(Collected data)
- - - - - - -

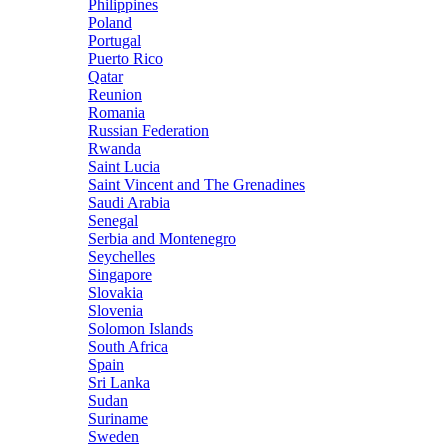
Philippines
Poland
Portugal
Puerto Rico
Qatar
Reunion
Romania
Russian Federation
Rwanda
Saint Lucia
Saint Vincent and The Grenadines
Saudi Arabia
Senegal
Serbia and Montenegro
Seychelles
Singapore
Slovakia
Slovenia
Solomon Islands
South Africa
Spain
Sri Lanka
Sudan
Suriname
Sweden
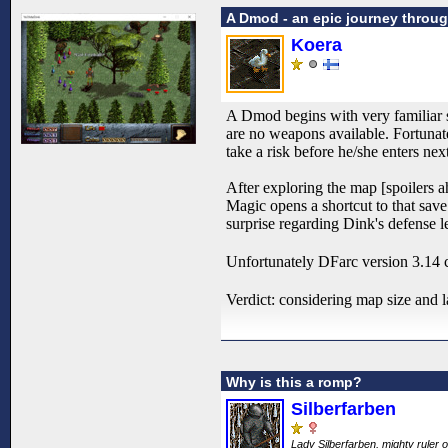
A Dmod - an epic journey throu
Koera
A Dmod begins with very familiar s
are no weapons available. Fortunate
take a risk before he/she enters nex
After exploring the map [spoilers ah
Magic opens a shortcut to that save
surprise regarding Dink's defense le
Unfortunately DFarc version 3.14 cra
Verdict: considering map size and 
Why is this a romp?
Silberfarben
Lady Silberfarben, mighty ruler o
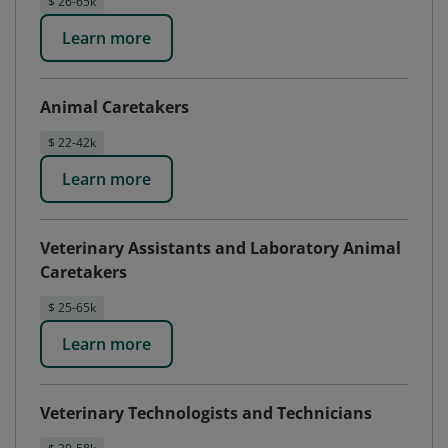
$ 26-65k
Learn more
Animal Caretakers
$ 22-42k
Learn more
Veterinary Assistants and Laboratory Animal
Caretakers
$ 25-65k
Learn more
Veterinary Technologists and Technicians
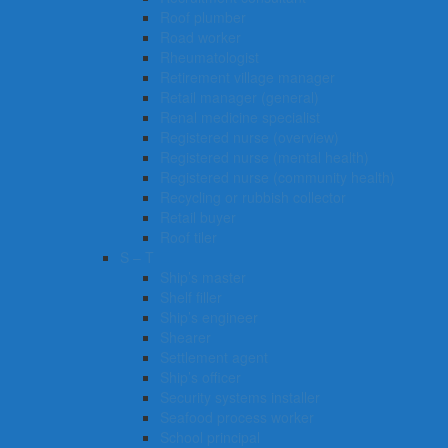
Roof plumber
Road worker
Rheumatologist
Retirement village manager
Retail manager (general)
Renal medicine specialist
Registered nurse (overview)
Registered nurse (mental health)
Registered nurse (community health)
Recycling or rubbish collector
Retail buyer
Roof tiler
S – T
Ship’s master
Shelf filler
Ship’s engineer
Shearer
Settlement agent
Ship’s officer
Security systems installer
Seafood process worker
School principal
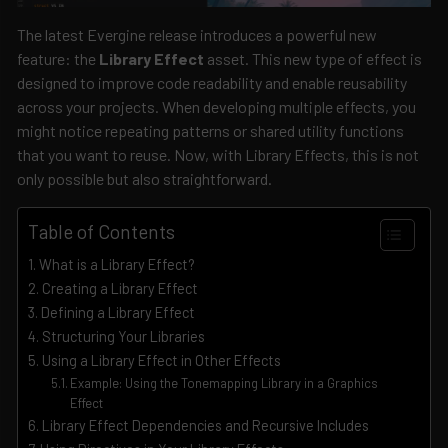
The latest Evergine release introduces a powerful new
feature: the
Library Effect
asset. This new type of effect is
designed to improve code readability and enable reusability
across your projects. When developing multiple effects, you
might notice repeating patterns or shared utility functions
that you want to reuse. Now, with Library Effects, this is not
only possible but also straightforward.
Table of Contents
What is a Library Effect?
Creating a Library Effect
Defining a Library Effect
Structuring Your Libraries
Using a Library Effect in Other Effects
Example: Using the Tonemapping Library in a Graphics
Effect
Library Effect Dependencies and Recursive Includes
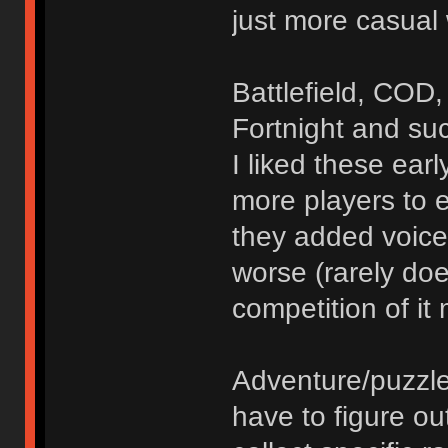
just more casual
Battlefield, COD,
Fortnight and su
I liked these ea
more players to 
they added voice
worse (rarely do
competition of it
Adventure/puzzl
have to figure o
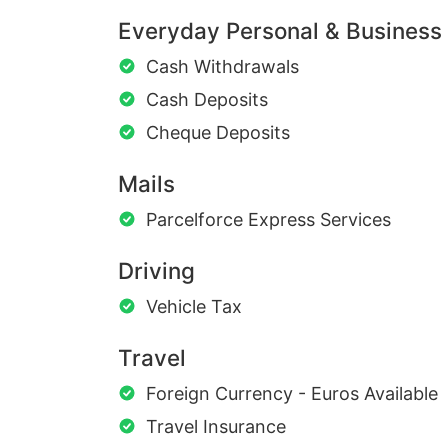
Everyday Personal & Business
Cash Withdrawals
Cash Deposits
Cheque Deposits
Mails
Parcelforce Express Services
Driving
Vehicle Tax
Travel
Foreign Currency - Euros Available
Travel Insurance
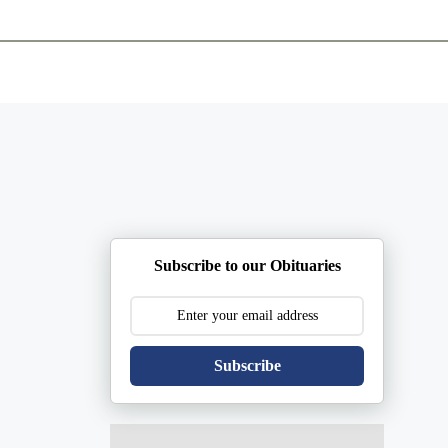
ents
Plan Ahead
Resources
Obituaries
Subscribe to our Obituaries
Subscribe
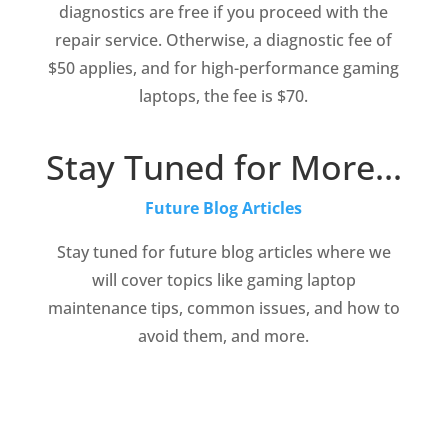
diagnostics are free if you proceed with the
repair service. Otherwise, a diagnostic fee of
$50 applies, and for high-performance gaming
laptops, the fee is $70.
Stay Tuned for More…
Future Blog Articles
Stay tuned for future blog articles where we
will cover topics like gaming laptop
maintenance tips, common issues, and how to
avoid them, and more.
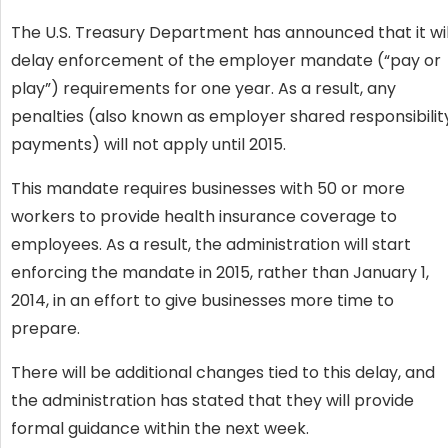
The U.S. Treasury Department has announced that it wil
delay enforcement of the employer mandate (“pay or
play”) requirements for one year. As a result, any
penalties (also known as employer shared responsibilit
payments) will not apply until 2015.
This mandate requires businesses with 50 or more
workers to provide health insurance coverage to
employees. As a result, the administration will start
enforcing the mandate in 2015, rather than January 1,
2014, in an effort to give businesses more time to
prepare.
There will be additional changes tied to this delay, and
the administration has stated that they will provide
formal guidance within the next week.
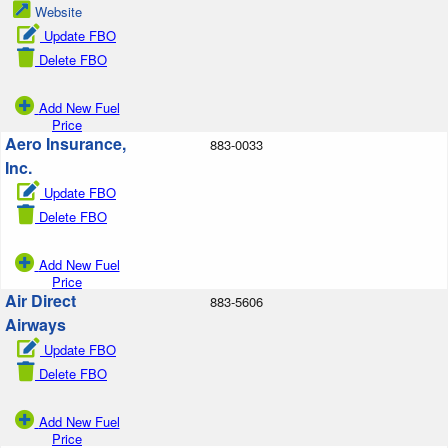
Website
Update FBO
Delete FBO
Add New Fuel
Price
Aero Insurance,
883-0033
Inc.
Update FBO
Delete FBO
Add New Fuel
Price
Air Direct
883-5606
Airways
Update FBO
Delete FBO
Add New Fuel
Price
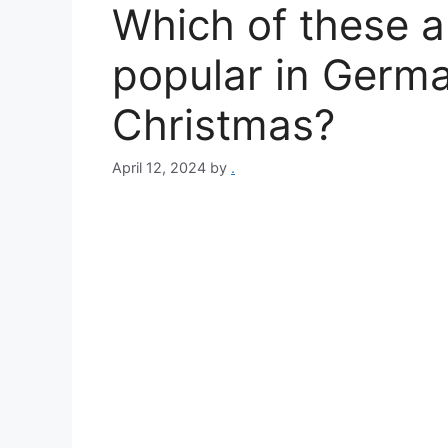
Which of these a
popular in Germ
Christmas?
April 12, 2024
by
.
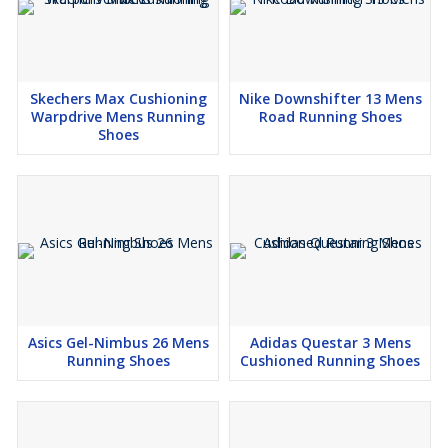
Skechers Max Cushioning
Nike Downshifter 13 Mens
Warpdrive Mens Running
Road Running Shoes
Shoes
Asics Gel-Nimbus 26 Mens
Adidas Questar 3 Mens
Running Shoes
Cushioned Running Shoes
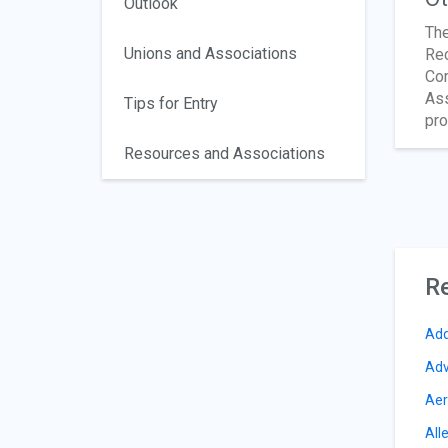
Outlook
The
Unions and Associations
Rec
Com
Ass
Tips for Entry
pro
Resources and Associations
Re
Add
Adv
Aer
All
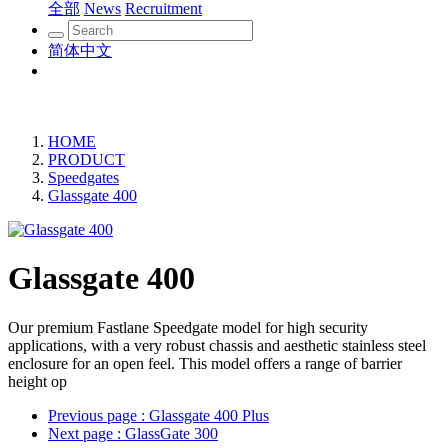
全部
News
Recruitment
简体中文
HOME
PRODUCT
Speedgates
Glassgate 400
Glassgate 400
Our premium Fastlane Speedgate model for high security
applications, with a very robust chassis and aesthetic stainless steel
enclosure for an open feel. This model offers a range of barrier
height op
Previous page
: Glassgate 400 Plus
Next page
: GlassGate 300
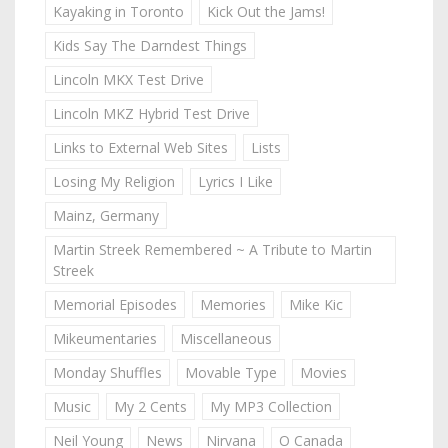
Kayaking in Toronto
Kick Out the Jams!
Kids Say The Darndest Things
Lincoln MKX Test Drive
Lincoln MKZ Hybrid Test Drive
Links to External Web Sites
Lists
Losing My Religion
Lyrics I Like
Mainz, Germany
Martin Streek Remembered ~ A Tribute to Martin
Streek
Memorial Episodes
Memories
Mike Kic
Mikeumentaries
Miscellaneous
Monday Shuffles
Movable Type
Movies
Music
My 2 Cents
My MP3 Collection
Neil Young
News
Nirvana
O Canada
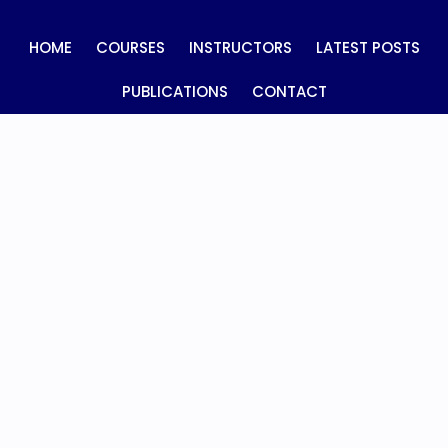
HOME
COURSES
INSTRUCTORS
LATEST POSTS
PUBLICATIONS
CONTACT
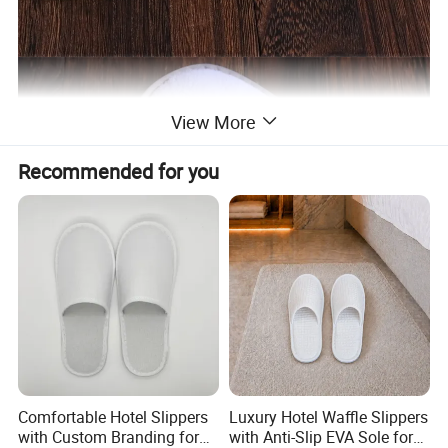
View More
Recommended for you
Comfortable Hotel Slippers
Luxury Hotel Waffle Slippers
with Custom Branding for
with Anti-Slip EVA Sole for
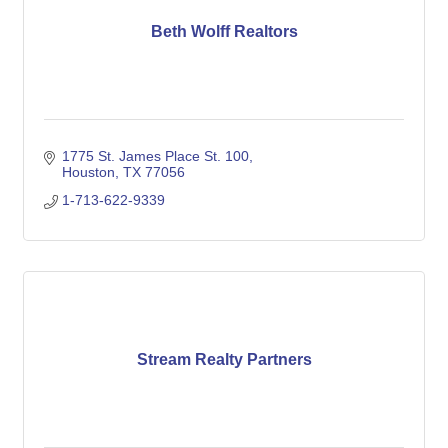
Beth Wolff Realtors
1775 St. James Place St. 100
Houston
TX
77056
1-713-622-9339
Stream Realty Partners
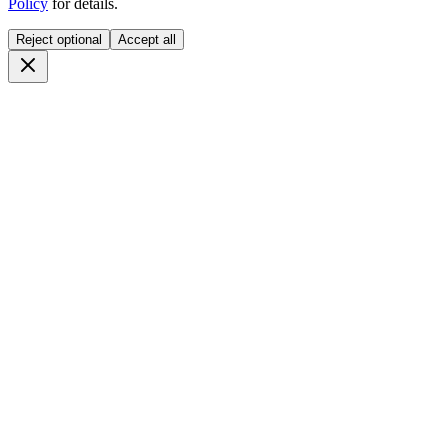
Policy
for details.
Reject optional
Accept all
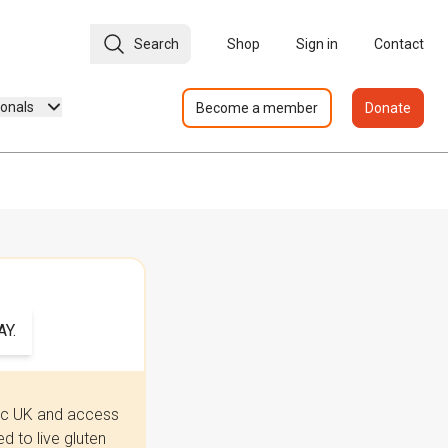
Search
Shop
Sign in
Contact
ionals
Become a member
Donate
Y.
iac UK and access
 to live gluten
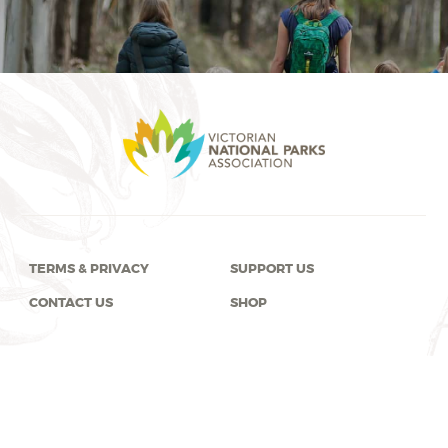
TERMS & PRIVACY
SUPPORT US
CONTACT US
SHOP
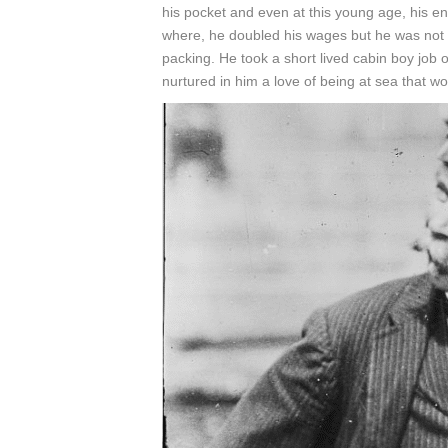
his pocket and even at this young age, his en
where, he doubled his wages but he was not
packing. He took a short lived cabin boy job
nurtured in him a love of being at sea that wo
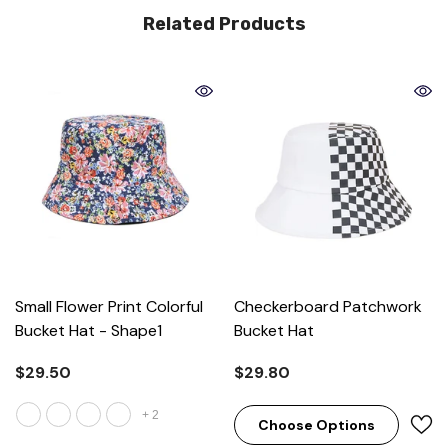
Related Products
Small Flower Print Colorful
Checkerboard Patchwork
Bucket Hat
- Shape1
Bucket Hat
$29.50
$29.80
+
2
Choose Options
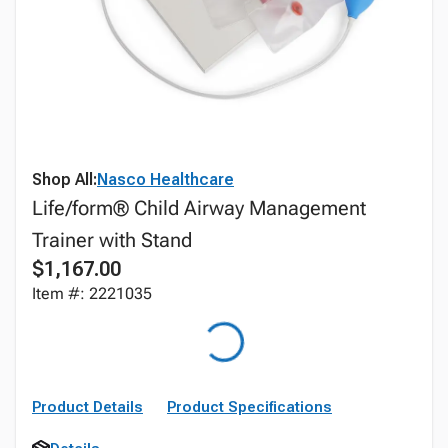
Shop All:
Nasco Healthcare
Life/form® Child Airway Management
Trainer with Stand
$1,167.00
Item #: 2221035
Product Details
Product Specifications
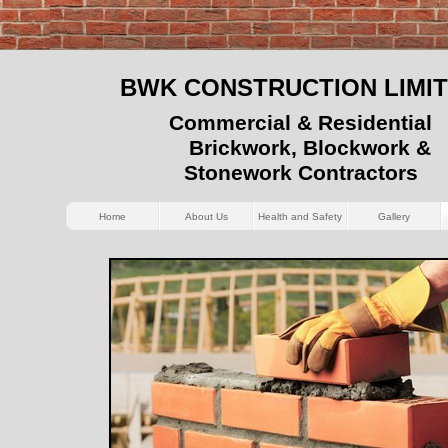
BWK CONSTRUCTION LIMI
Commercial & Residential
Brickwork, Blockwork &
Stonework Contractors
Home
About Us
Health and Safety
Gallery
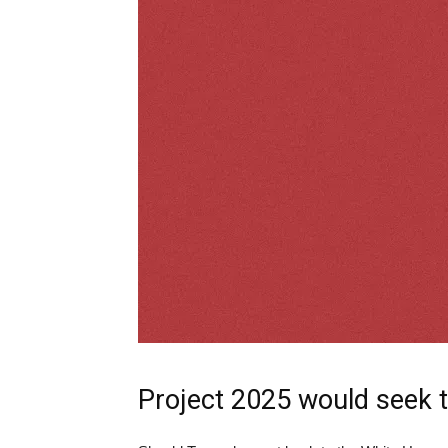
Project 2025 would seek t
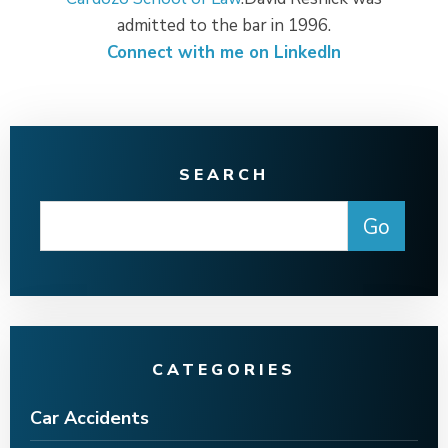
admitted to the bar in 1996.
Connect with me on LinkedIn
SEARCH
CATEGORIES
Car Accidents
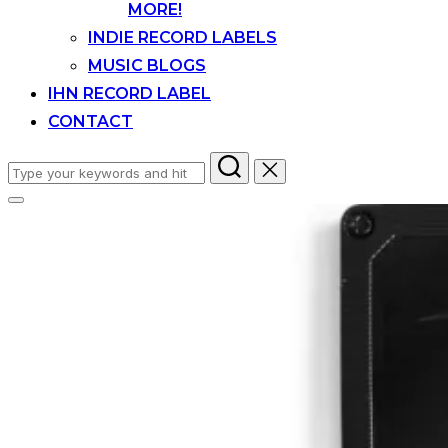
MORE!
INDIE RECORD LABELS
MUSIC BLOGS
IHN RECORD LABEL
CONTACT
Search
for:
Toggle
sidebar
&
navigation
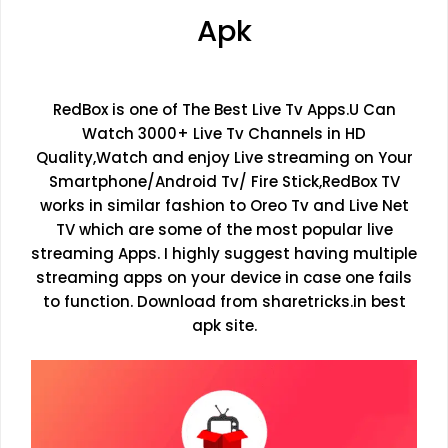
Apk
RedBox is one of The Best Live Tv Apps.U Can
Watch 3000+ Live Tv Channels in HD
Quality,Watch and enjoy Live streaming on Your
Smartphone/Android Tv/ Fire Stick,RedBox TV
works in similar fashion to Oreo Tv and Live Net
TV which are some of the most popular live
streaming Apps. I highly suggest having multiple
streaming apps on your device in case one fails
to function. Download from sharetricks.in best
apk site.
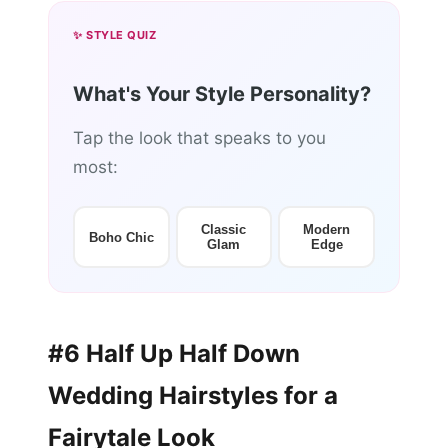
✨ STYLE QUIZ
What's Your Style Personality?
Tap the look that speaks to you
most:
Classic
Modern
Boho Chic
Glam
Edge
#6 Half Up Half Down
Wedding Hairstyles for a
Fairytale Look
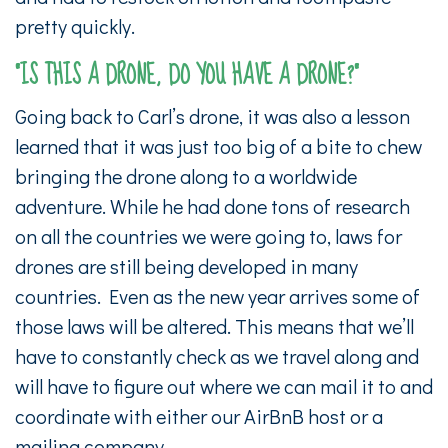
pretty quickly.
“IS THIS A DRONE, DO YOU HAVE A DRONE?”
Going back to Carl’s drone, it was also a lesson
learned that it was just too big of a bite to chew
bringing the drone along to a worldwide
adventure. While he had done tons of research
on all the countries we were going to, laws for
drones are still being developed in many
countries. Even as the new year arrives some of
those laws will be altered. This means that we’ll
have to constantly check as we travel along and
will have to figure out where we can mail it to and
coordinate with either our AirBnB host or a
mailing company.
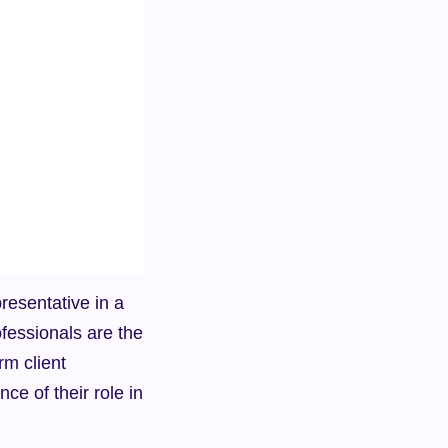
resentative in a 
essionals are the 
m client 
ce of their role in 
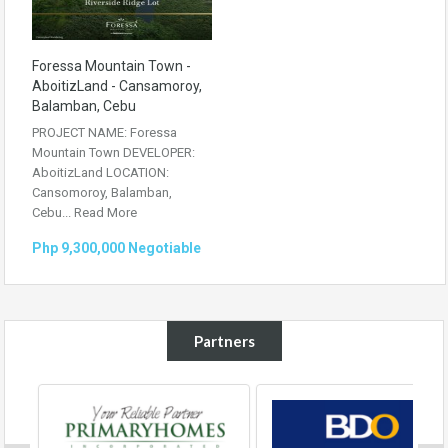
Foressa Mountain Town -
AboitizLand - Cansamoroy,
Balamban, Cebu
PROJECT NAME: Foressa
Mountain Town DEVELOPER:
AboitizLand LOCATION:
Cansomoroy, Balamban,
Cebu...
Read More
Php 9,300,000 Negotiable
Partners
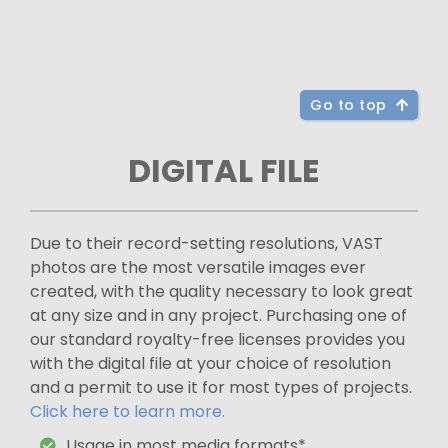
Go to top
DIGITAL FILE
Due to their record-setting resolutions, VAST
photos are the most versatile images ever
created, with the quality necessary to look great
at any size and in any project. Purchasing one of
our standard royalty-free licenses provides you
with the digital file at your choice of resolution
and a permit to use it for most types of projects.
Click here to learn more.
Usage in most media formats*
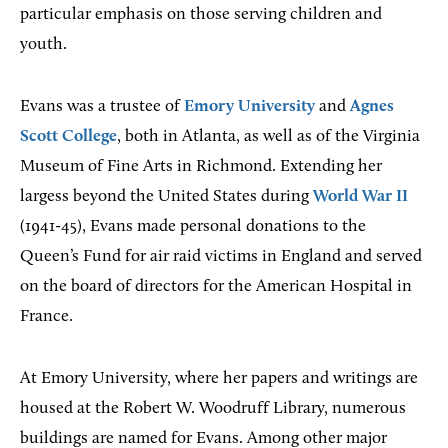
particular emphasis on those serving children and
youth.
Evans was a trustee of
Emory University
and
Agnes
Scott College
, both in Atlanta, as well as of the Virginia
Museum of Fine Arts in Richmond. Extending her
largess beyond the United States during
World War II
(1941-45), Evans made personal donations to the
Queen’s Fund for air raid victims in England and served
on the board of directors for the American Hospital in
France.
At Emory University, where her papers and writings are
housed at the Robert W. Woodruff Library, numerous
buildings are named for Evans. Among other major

- - - - - - -

PROMPT :: Set down exactly and only the lines from the start of the entries above through the line containing "A Dmod begins with very familiar s", both ends included, omitting the pictures.

EXERCISE SOLUTION ::
Philippines
Poland
Portugal
Puerto Rico
Qatar
Reunion
Romania
Russian Federation
Rwanda
Saint Lucia
Saint Vincent and The Grenadines
Saudi Arabia
Senegal
Serbia and Montenegro
Seychelles
Singapore
Slovakia
Slovenia
Solomon Islands
South Africa
Spain
Sri Lanka
Sudan
Suriname
Sweden
A Dmod - an epic journey throu
Koera
A Dmod begins with very familiar s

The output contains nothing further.